- _Page images and extracted text_
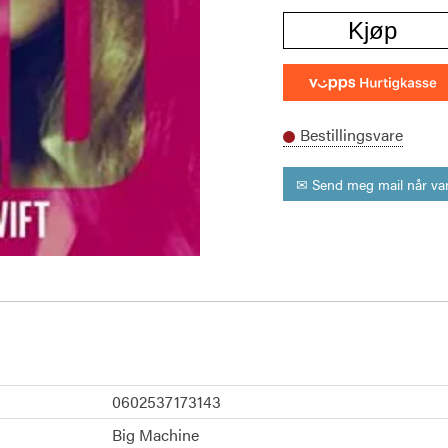
Kjøp
Bestillingsvare
✉ Send meg mail når var
0602537173143
Big Machine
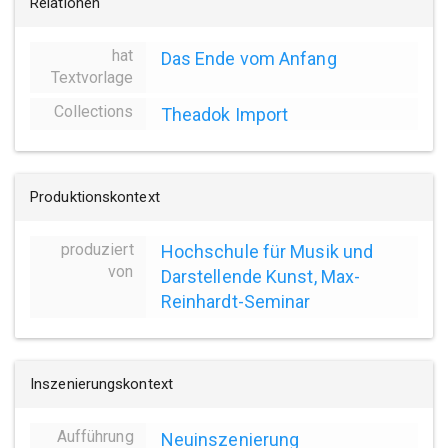
Relationen
hat
Das Ende vom Anfang
Textvorlage
Collections
Theadok Import
Produktionskontext
produziert
Hochschule für Musik und
von
Darstellende Kunst, Max-
Reinhardt-Seminar
Inszenierungskontext
Aufführung
Neuinszenierung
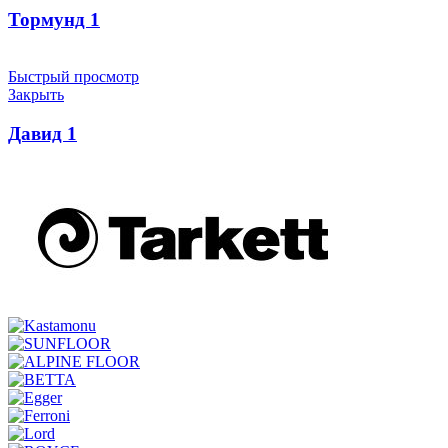
Тормунд 1
Быстрый просмотр
Закрыть
Давид 1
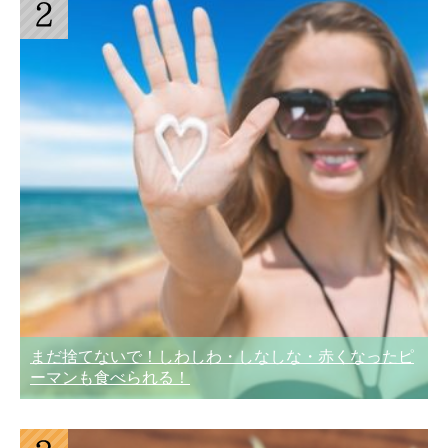
まだ捨てないで！しわしわ・しなしな・赤くなったピ
ーマンも食べられる！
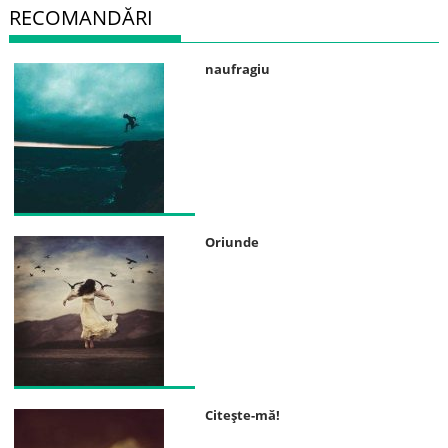
RECOMANDĂRI
naufragiu
Oriunde
Citeşte-mă!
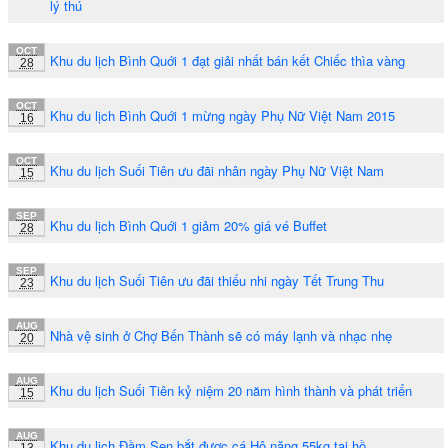
lý thú
OCT
Khu du lịch Bình Quới 1 đạt giải nhất bán kết Chiếc thìa vàng
28
OCT
Khu du lịch Bình Quới 1 mừng ngày Phụ Nữ Việt Nam 2015
16
OCT
Khu du lịch Suối Tiên ưu đãi nhân ngày Phụ Nữ Việt Nam
15
SEP
Khu du lịch Bình Quới 1 giảm 20% giá vé Buffet
28
SEP
Khu du lịch Suối Tiên ưu đãi thiếu nhi ngày Tết Trung Thu
23
AUG
Nhà vệ sinh ở Chợ Bến Thành sẽ có máy lạnh và nhạc nhẹ
20
AUG
Khu du lịch Suối Tiên kỷ niệm 20 năm hình thành và phát triển
15
AUG
Khu du lịch Đầm Sen bắt được cá Hô nặng 55kg tại hồ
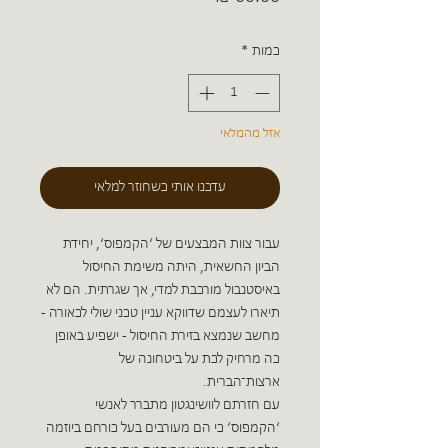
כמות
*
אזל מהמלאי
עדכנו אותי כשחוזר למלאי
עבור צוות המבצעים של ‘הקמפוס‘, יחידת
הביון החשאית, היתה משימת החיסול
באיסטנבול מורכבת למדי, אך שגרתית. הם לא
תיארו לעצמם שדווקא עניין טכני שולי לכאורה -
מחשב שנמצא בזירת החיסול - ישפיע באופן
כה מרחיק לכת על ביטחונה של
ארצות־הברית.
עם חזרתם לוושינגטון מתברר לאנשי
‘הקמפוס‘ כי הם מעורבים בעל כורחם ביוזמה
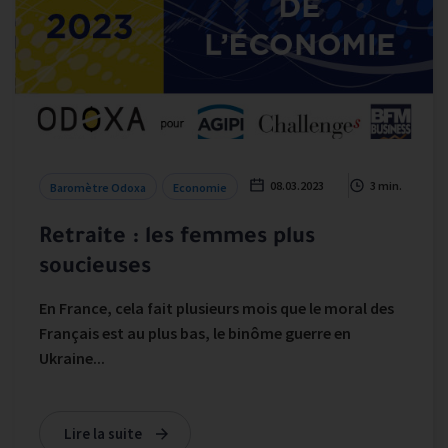
08.03.2023
3 min.
Baromètre Odoxa
Economie
Retraite : les femmes plus
soucieuses
En France, cela fait plusieurs mois que le moral des
Français est au plus bas, le binôme guerre en
Ukraine...
Lire la suite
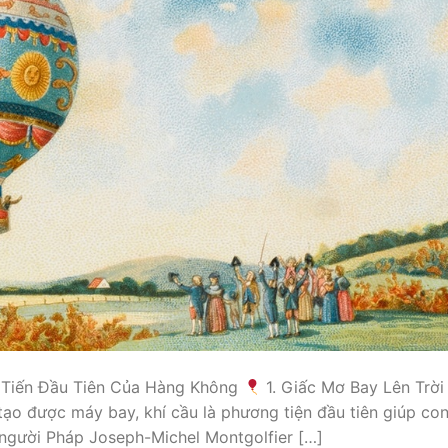
c Tiến Đầu Tiên Của Hàng Không
1. Giấc Mơ Bay Lên Trờ
 tạo được máy bay, khí cầu là phương tiện đầu tiên giúp co
 người Pháp Joseph-Michel Montgolfier […]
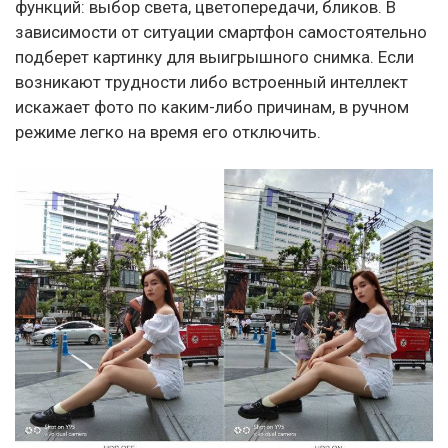
функций: выбор света, цветопередачи, бликов. В
зависимости от ситуации смартфон самостоятельно
подберет картинку для выигрышного снимка. Если
возникают трудности либо встроенный интеллект
искажает фото по каким-либо причинам, в ручном
режиме легко на время его отключить.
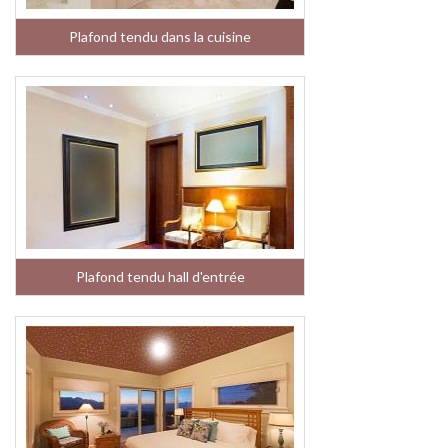
Plafond tendu dans la cuisine
Plafond tendu hall d'entrée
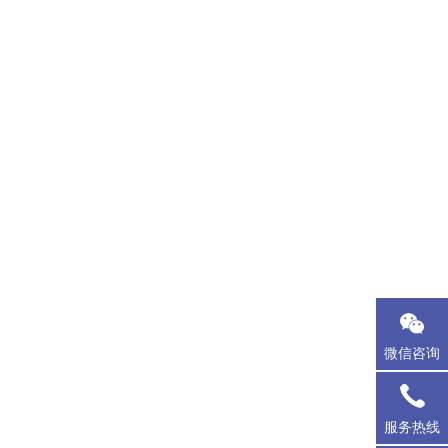
微信咨询
服务热线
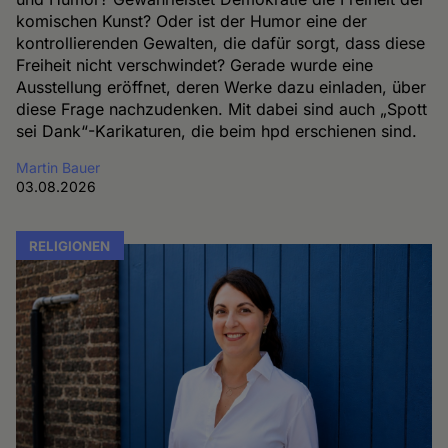
komischen Kunst? Oder ist der Humor eine der
kontrollierenden Gewalten, die dafür sorgt, dass diese
Freiheit nicht verschwindet? Gerade wurde eine
Ausstellung eröffnet, deren Werke dazu einladen, über
diese Frage nachzudenken. Mit dabei sind auch „Spott
sei Dank“-Karikaturen, die beim hpd erschienen sind.
Martin Bauer
03.08.2026
RELIGIONEN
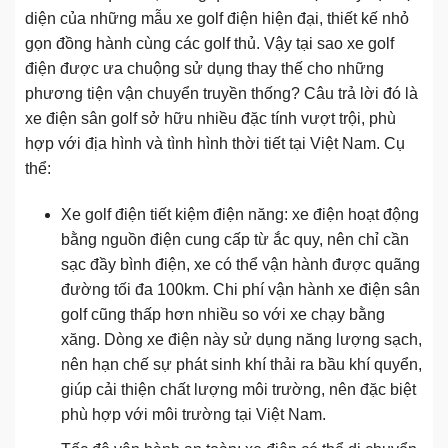
diện của những mẫu xe golf điện hiện đại, thiết kế nhỏ
gọn đồng hành cùng các golf thủ. Vậy tại sao xe golf
điện được ưa chuộng sử dụng thay thế cho những
phương tiện vận chuyển truyền thống? Câu trả lời đó là
xe điện sân golf sở hữu nhiều đặc tính vượt trội, phù
hợp với địa hình và tình hình thời tiết tại Việt Nam. Cụ
thể:
Xe golf điện tiết kiệm điện năng: xe điện hoạt động
bằng nguồn điện cung cấp từ ắc quy, nên chỉ cần
sạc đầy bình điện, xe có thể vận hành được quãng
đường tối đa 100km. Chi phí vận hành xe điện sân
golf cũng thấp hơn nhiều so với xe chạy bằng
xăng. Dòng xe điện này sử dụng năng lượng sạch,
nên hạn chế sự phát sinh khí thải ra bầu khí quyển,
giúp cải thiện chất lượng môi trường, nên đặc biệt
phù hợp với môi trường tại Việt Nam.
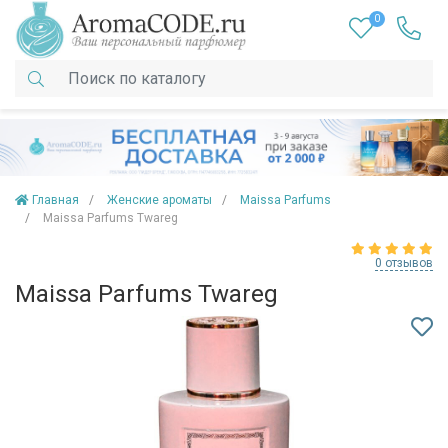
0
Главная
Женские ароматы
Maissa Parfums
Maissa Parfums Twareg
0 отзывов
Maissa Parfums Twareg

- _WORK INSTRUCTIONS_
Each line of the data above containing the string "Suối" is to be copied.

- _REPLY TO THE TASK_
Khu du lịch Suối Tiên ưu đãi nhân ngày Phụ Nữ Việt Nam
Khu du lịch Suối Tiên ưu đãi thiếu nhi ngày Tết Trung Thu
Khu du lịch Suối Tiên kỷ niệm 20 năm hình thành và phát triển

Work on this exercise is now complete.